Além disso, terá que ser dado um tratamento especial para os Botnets - redes de computadores infectados que são comandados à distância. Esse tipo de operação permite enviar spams e instalar programas. Hoje, há cerca de 10 milhões de computadores controlados por Botnets no mundo. ''O crime virtual e os rastros deixados por ele são reais'', destacou. Ele acredita que o Brasil vai enfrentar problemas sérios em segurança digital que podem chegar até a situações como derrubar o site de um hotel para que não possa fazer reservas.
Destacou ainda que hoje 70% das operações bancárias são feitas fora da boca do caixa por meio de terminais de auto atendimento, telefone e internet. Segundo ele, o prazo de quatro anos aparentemente é longo para o Brasil se preparar. Para Lange, o País precisará investir em capacitação, policiais federais, comércio, rede hoteleira e estrutura física.
Ele destacou que segurança vai muito além de só instalar um programa. Lembrou ainda que é mais difícil um banco ser atacado por crimes de tecnologia da informação do que o usuário que acaba sendo o ponto fraco da cadeia.
Esses e outros assuntos foram discutidos ontem no Seminário Copa 2014 do qual participaram cerca de 300 lojistas em Curitiba. O evento foi promovido pela Confederação Nacional dos Dirigentes Lojistas (CNDL), com o objetivo de preparar o setor nas 12 cidades brasileiras que serão sede dos jogos da Copa do Mundo, na questão de infraestrutura tecnológica, comércio, serviços e rede hoteleira.

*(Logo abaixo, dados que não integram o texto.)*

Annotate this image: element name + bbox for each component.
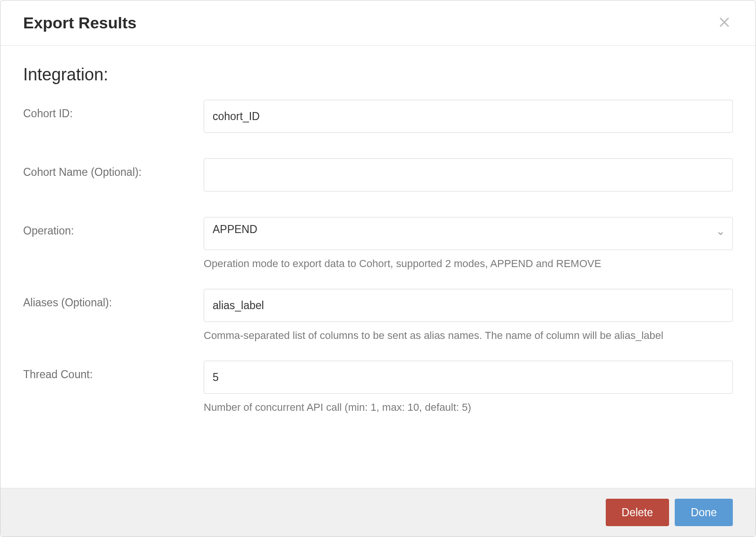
export-results-modal: Export Results Integration: Cohort ID: C…: [0, 0, 756, 537]
cohort-name-input[interactable]: [204, 158, 733, 191]
close-icon: [718, 16, 731, 31]
cohort-name-control: [204, 158, 733, 191]
thread-count-row: Thread Count: Number of concurrent API c…: [23, 361, 733, 416]
modal-header: Export Results: [0, 0, 756, 46]
aliases-row: Aliases (Optional): Comma-separated list…: [23, 289, 733, 344]
operation-select-wrap: APPEND: [204, 217, 733, 250]
operation-control: APPEND Operation mode to export data to …: [204, 217, 733, 272]
aliases-label: Aliases (Optional):: [23, 289, 204, 309]
cohort-id-row: Cohort ID:: [23, 100, 733, 133]
close-button[interactable]: [716, 15, 733, 32]
cohort-id-control: [204, 100, 733, 133]
aliases-input[interactable]: [204, 289, 733, 322]
modal-footer: Delete Done: [0, 488, 756, 537]
delete-button[interactable]: Delete: [606, 499, 669, 526]
thread-count-input[interactable]: [204, 361, 733, 394]
cohort-id-input[interactable]: [204, 100, 733, 133]
thread-count-help: Number of concurrent API call (min: 1, m…: [204, 399, 733, 416]
operation-label: Operation:: [23, 217, 204, 237]
thread-count-control: Number of concurrent API call (min: 1, m…: [204, 361, 733, 416]
aliases-control: Comma-separated list of columns to be se…: [204, 289, 733, 344]
section-title: Integration:: [23, 65, 733, 85]
operation-row: Operation: APPEND Operation mode to expo…: [23, 217, 733, 272]
cohort-name-label: Cohort Name (Optional):: [23, 158, 204, 179]
aliases-help: Comma-separated list of columns to be se…: [204, 328, 733, 344]
modal-title: Export Results: [23, 14, 137, 32]
modal-body: Integration: Cohort ID: Cohort Name (Opt…: [0, 46, 756, 488]
thread-count-label: Thread Count:: [23, 361, 204, 381]
cohort-id-label: Cohort ID:: [23, 100, 204, 120]
done-button[interactable]: Done: [675, 499, 733, 526]
operation-select[interactable]: APPEND: [204, 217, 733, 250]
cohort-name-row: Cohort Name (Optional):: [23, 158, 733, 191]
operation-help: Operation mode to export data to Cohort,…: [204, 256, 733, 272]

O diretor geral do Projeto Copa 2014 da CNDL, Marcelo Castro, acredita que as maiores receitas da Copa devem vir dos setores de turismo e entretenimento. Ele comparou o mundial de futebol a uma guerra porque serão gerados tantos gargalos a serem resolvidos que as soluções terão que sair rapidamente e podem gerar aumento de desenvolvimento e tecnologia para o País.
Segundo ele, a grande demanda será por infraestrutura tecnológica que, se faltar, ''o País para''. Castro prevê que há chances de ocorrer problemas com um serviço ruim nesta área. A saída será apostar muito em planejamento e nos investimentos da iniciativa privada em setores como bancos e operadoras de internet. Já os lojistas terão que ser preparar com internet, máquinas leitoras de cartões e treinamento de funcionários.
Castro acredita que ''talvez a Copa custe mais caro porque vamos deixar para a última hora'' as soluções necessárias. Por outro lado, há um conjunto de oportunidades que crescem só pela expectativa da Copa. Isso alimenta uma cadeia que gera um ciclo virtuoso.